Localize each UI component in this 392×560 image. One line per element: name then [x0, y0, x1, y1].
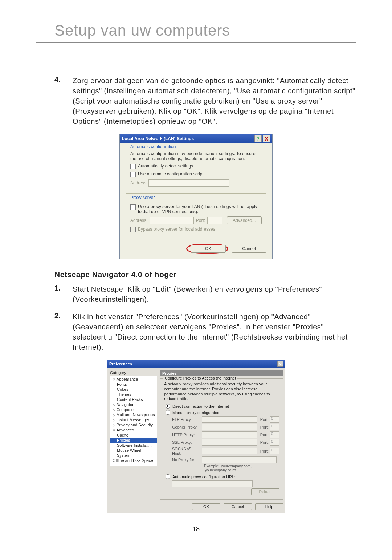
title-rule	[36, 42, 356, 43]
tree-item-privacy[interactable]: Privacy and Security	[110, 422, 157, 427]
group-legend: Configure Proxies to Access the Internet	[163, 376, 237, 380]
ssl-proxy-label: SSL Proxy:	[172, 440, 200, 445]
ns-title-text: Preferences	[109, 362, 277, 366]
ok-button[interactable]: OK	[191, 245, 226, 253]
socks-host-label: SOCKS v5 Host:	[172, 447, 200, 455]
ftp-proxy-label: FTP Proxy:	[172, 417, 200, 422]
tree-item-mouse-wheel[interactable]: Mouse Wheel	[110, 448, 157, 453]
page-number: 18	[36, 525, 356, 533]
reload-button[interactable]: Reload	[251, 488, 279, 495]
cancel-button[interactable]: Cancel	[232, 245, 266, 253]
group-legend: Proxy server	[129, 195, 156, 200]
category-tree[interactable]: Appearance Fonts Colors Themes Content P…	[110, 376, 157, 466]
proxies-header: Proxies	[160, 370, 283, 376]
tree-item-fonts[interactable]: Fonts	[110, 382, 157, 387]
cancel-button[interactable]: Cancel	[224, 503, 252, 510]
step-4-text: Zorg ervoor dat geen van de getoonde opt…	[73, 76, 356, 126]
step-text: Klik in het venster "Preferences" (Voork…	[73, 312, 356, 352]
ns-titlebar: Preferences x	[107, 360, 285, 368]
auto-proxy-url-radio[interactable]: Automatic proxy configuration URL:	[166, 474, 279, 479]
auto-proxy-url-input[interactable]	[172, 480, 253, 487]
checkbox-icon	[130, 204, 136, 210]
checkbox-label: Automatically detect settings	[138, 163, 193, 169]
socks-port-input[interactable]: 0	[270, 448, 279, 454]
radio-icon	[166, 404, 170, 409]
step-4: 4. Zorg ervoor dat geen van de getoonde …	[36, 76, 356, 126]
tree-item-themes[interactable]: Themes	[110, 392, 157, 397]
tree-item-system[interactable]: System	[110, 453, 157, 458]
ok-highlight: OK	[186, 244, 228, 254]
http-port-input[interactable]: 0	[270, 431, 279, 438]
bypass-checkbox[interactable]: Bypass proxy server for local addresses	[130, 227, 262, 232]
proxy-address-label: Address:	[130, 218, 147, 223]
radio-label: Automatic proxy configuration URL:	[172, 475, 235, 479]
netscape-subheading: Netscape Navigator 4.0 of hoger	[54, 270, 356, 279]
ok-button[interactable]: OK	[192, 503, 220, 510]
tree-item-content-packs[interactable]: Content Packs	[110, 397, 157, 402]
help-button[interactable]: Help	[255, 503, 283, 510]
proxy-server-group: Proxy server Use a proxy server for your…	[126, 198, 266, 239]
tree-item-navigator[interactable]: Navigator	[110, 402, 157, 407]
tree-item-offline[interactable]: Offline and Disk Space	[110, 458, 157, 463]
automatic-configuration-group: Automatic configuration Automatic config…	[126, 147, 266, 194]
port-label: Port:	[258, 449, 269, 453]
tree-item-instant-messenger[interactable]: Instant Messenger	[110, 417, 157, 422]
address-label: Address	[130, 180, 146, 186]
ftp-port-input[interactable]: 0	[270, 416, 279, 423]
group-description: Automatic configuration may override man…	[130, 151, 262, 161]
checkbox-icon	[130, 164, 136, 169]
no-proxy-input[interactable]	[202, 456, 277, 463]
auto-script-checkbox[interactable]: Use automatic configuration script	[130, 171, 262, 177]
step-number: 1.	[36, 284, 73, 304]
auto-detect-checkbox[interactable]: Automatically detect settings	[130, 163, 262, 169]
close-icon[interactable]: x	[277, 361, 283, 367]
direct-connection-radio[interactable]: Direct connection to the Internet	[166, 404, 279, 409]
port-label: Port:	[258, 425, 269, 429]
gopher-port-input[interactable]: 0	[270, 424, 279, 430]
advanced-button[interactable]: Advanced...	[227, 216, 262, 224]
socks-host-input[interactable]	[202, 448, 257, 454]
group-description: A network proxy provides additional secu…	[164, 382, 279, 402]
ssl-port-input[interactable]: 0	[270, 439, 279, 446]
radio-icon	[166, 474, 170, 479]
tree-item-cache[interactable]: Cache	[110, 433, 157, 438]
http-proxy-input[interactable]	[202, 431, 257, 438]
tree-item-advanced[interactable]: Advanced	[110, 427, 157, 433]
netscape-step-2: 2. Klik in het venster "Preferences" (Vo…	[36, 312, 356, 352]
port-label: Port:	[258, 440, 269, 445]
ssl-proxy-input[interactable]	[202, 439, 257, 446]
close-icon[interactable]: X	[263, 135, 270, 142]
tree-item-software[interactable]: Software Installati...	[110, 443, 157, 448]
proxy-port-label: Port:	[196, 218, 205, 223]
proxy-port-input[interactable]	[207, 217, 222, 224]
tree-item-proxies[interactable]: Proxies	[110, 438, 157, 443]
lan-title-text: Local Area Network (LAN) Settings	[122, 136, 253, 141]
checkbox-label: Bypass proxy server for local addresses	[138, 227, 215, 232]
radio-icon	[166, 410, 170, 415]
page-title: Setup van uw computers	[54, 22, 356, 39]
tree-item-composer[interactable]: Composer	[110, 407, 157, 412]
proxy-address-input[interactable]	[150, 217, 193, 224]
checkbox-icon	[130, 172, 136, 177]
step-text: Start Netscape. Klik op "Edit" (Bewerken…	[73, 284, 356, 304]
gopher-proxy-input[interactable]	[202, 424, 257, 430]
use-proxy-checkbox[interactable]: Use a proxy server for your LAN (These s…	[130, 204, 262, 214]
netscape-preferences-dialog: Preferences x Category Appearance Fonts …	[107, 360, 285, 513]
address-input[interactable]	[148, 179, 229, 187]
http-proxy-label: HTTP Proxy:	[172, 433, 200, 437]
port-label: Port:	[258, 433, 269, 437]
help-icon[interactable]: ?	[254, 135, 262, 142]
step-4-number: 4.	[36, 76, 73, 126]
gopher-proxy-label: Gopher Proxy:	[172, 425, 200, 429]
ftp-proxy-input[interactable]	[202, 416, 257, 423]
tree-item-colors[interactable]: Colors	[110, 387, 157, 392]
manual-proxy-radio[interactable]: Manual proxy configuration	[166, 410, 279, 415]
no-proxy-example: Example: .yourcompany.com, .yourcompany.…	[204, 464, 279, 472]
tree-item-mail[interactable]: Mail and Newsgroups	[110, 412, 157, 417]
radio-label: Manual proxy configuration	[172, 410, 220, 415]
checkbox-label: Use automatic configuration script	[138, 171, 204, 176]
proxies-group: Configure Proxies to Access the Internet…	[160, 378, 283, 500]
checkbox-icon	[130, 227, 136, 232]
lan-settings-dialog: Local Area Network (LAN) Settings ? X Au…	[119, 134, 273, 259]
tree-item-appearance[interactable]: Appearance	[110, 377, 157, 382]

# # # # #

## [TASK ITEM]
Retype all of the entries exactly as written, leaving out any images.

## [ANSWER FOR THIS EXERCISE]
Localize each UI component in this 392×560 image. One line per element: name then [x0, y0, x1, y1].
title-rule	[36, 42, 356, 43]
tree-item-privacy[interactable]: Privacy and Security	[110, 422, 157, 427]
group-legend: Configure Proxies to Access the Internet	[163, 376, 237, 380]
ssl-proxy-label: SSL Proxy:	[172, 440, 200, 445]
ns-title-text: Preferences	[109, 362, 277, 366]
ok-button[interactable]: OK	[191, 245, 226, 253]
socks-host-label: SOCKS v5 Host:	[172, 447, 200, 455]
ftp-proxy-label: FTP Proxy:	[172, 417, 200, 422]
tree-item-mouse-wheel[interactable]: Mouse Wheel	[110, 448, 157, 453]
page-number: 18	[36, 525, 356, 533]
reload-button[interactable]: Reload	[251, 488, 279, 495]
cancel-button[interactable]: Cancel	[232, 245, 266, 253]
group-legend: Proxy server	[129, 195, 156, 200]
category-tree[interactable]: Appearance Fonts Colors Themes Content P…	[110, 376, 157, 466]
proxies-header: Proxies	[160, 370, 283, 376]
tree-item-fonts[interactable]: Fonts	[110, 382, 157, 387]
cancel-button[interactable]: Cancel	[224, 503, 252, 510]
step-4-text: Zorg ervoor dat geen van de getoonde opt…	[73, 76, 356, 126]
step-text: Klik in het venster "Preferences" (Voork…	[73, 312, 356, 352]
ns-titlebar: Preferences x	[107, 360, 285, 368]
auto-proxy-url-radio[interactable]: Automatic proxy configuration URL:	[166, 474, 279, 479]
auto-proxy-url-input[interactable]	[172, 480, 253, 487]
checkbox-icon	[130, 204, 136, 210]
checkbox-label: Automatically detect settings	[138, 163, 193, 169]
socks-port-input[interactable]: 0	[270, 448, 279, 454]
radio-icon	[166, 404, 170, 409]
step-4: 4. Zorg ervoor dat geen van de getoonde …	[36, 76, 356, 126]
tree-item-themes[interactable]: Themes	[110, 392, 157, 397]
tree-item-system[interactable]: System	[110, 453, 157, 458]
ok-highlight: OK	[186, 244, 228, 254]
http-port-input[interactable]: 0	[270, 431, 279, 438]
bypass-checkbox[interactable]: Bypass proxy server for local addresses	[130, 227, 262, 232]
proxy-address-label: Address:	[130, 218, 147, 223]
radio-label: Automatic proxy configuration URL:	[172, 475, 235, 479]
netscape-subheading: Netscape Navigator 4.0 of hoger	[54, 270, 356, 279]
ok-button[interactable]: OK	[192, 503, 220, 510]
tree-item-content-packs[interactable]: Content Packs	[110, 397, 157, 402]
help-button[interactable]: Help	[255, 503, 283, 510]
proxy-server-group: Proxy server Use a proxy server for your…	[126, 198, 266, 239]
tree-item-navigator[interactable]: Navigator	[110, 402, 157, 407]
tree-item-offline[interactable]: Offline and Disk Space	[110, 458, 157, 463]
automatic-configuration-group: Automatic configuration Automatic config…	[126, 147, 266, 194]
port-label: Port:	[258, 449, 269, 453]
tree-item-instant-messenger[interactable]: Instant Messenger	[110, 417, 157, 422]
address-label: Address	[130, 180, 146, 186]
ftp-port-input[interactable]: 0	[270, 416, 279, 423]
group-description: Automatic configuration may override man…	[130, 151, 262, 161]
checkbox-icon	[130, 164, 136, 169]
no-proxy-input[interactable]	[202, 456, 277, 463]
auto-script-checkbox[interactable]: Use automatic configuration script	[130, 171, 262, 177]
step-number: 1.	[36, 284, 73, 304]
auto-detect-checkbox[interactable]: Automatically detect settings	[130, 163, 262, 169]
close-icon[interactable]: x	[277, 361, 283, 367]
direct-connection-radio[interactable]: Direct connection to the Internet	[166, 404, 279, 409]
port-label: Port:	[258, 425, 269, 429]
gopher-port-input[interactable]: 0	[270, 424, 279, 430]
advanced-button[interactable]: Advanced...	[227, 216, 262, 224]
socks-host-input[interactable]	[202, 448, 257, 454]
group-description: A network proxy provides additional secu…	[164, 382, 279, 402]
ssl-port-input[interactable]: 0	[270, 439, 279, 446]
radio-icon	[166, 474, 170, 479]
tree-item-cache[interactable]: Cache	[110, 433, 157, 438]
http-proxy-input[interactable]	[202, 431, 257, 438]
tree-item-advanced[interactable]: Advanced	[110, 427, 157, 433]
netscape-step-2: 2. Klik in het venster "Preferences" (Vo…	[36, 312, 356, 352]
port-label: Port:	[258, 440, 269, 445]
ssl-proxy-input[interactable]	[202, 439, 257, 446]
close-icon[interactable]: X	[263, 135, 270, 142]
tree-item-software[interactable]: Software Installati...	[110, 443, 157, 448]
proxy-port-label: Port:	[196, 218, 205, 223]
proxy-port-input[interactable]	[207, 217, 222, 224]
tree-item-proxies[interactable]: Proxies	[110, 438, 157, 443]
lan-title-text: Local Area Network (LAN) Settings	[122, 136, 253, 141]
checkbox-label: Bypass proxy server for local addresses	[138, 227, 215, 232]
radio-icon	[166, 410, 170, 415]
page-title: Setup van uw computers	[54, 22, 356, 39]
tree-item-composer[interactable]: Composer	[110, 407, 157, 412]
proxy-address-input[interactable]	[150, 217, 193, 224]
checkbox-icon	[130, 172, 136, 177]
step-text: Start Netscape. Klik op "Edit" (Bewerken…	[73, 284, 356, 304]
gopher-proxy-input[interactable]	[202, 424, 257, 430]
use-proxy-checkbox[interactable]: Use a proxy server for your LAN (These s…	[130, 204, 262, 214]
netscape-preferences-dialog: Preferences x Category Appearance Fonts …	[107, 360, 285, 513]
address-input[interactable]	[148, 179, 229, 187]
http-proxy-label: HTTP Proxy:	[172, 433, 200, 437]
port-label: Port:	[258, 433, 269, 437]
help-icon[interactable]: ?	[254, 135, 262, 142]
step-4-number: 4.	[36, 76, 73, 126]
gopher-proxy-label: Gopher Proxy:	[172, 425, 200, 429]
ftp-proxy-input[interactable]	[202, 416, 257, 423]
tree-item-colors[interactable]: Colors	[110, 387, 157, 392]
manual-proxy-radio[interactable]: Manual proxy configuration	[166, 410, 279, 415]
no-proxy-example: Example: .yourcompany.com, .yourcompany.…	[204, 464, 279, 472]
tree-item-mail[interactable]: Mail and Newsgroups	[110, 412, 157, 417]
radio-label: Manual proxy configuration	[172, 410, 220, 415]
checkbox-label: Use automatic configuration script	[138, 171, 204, 176]
proxies-group: Configure Proxies to Access the Internet…	[160, 378, 283, 500]
checkbox-icon	[130, 227, 136, 232]
lan-settings-dialog: Local Area Network (LAN) Settings ? X Au…	[119, 134, 273, 259]
tree-item-appearance[interactable]: Appearance	[110, 377, 157, 382]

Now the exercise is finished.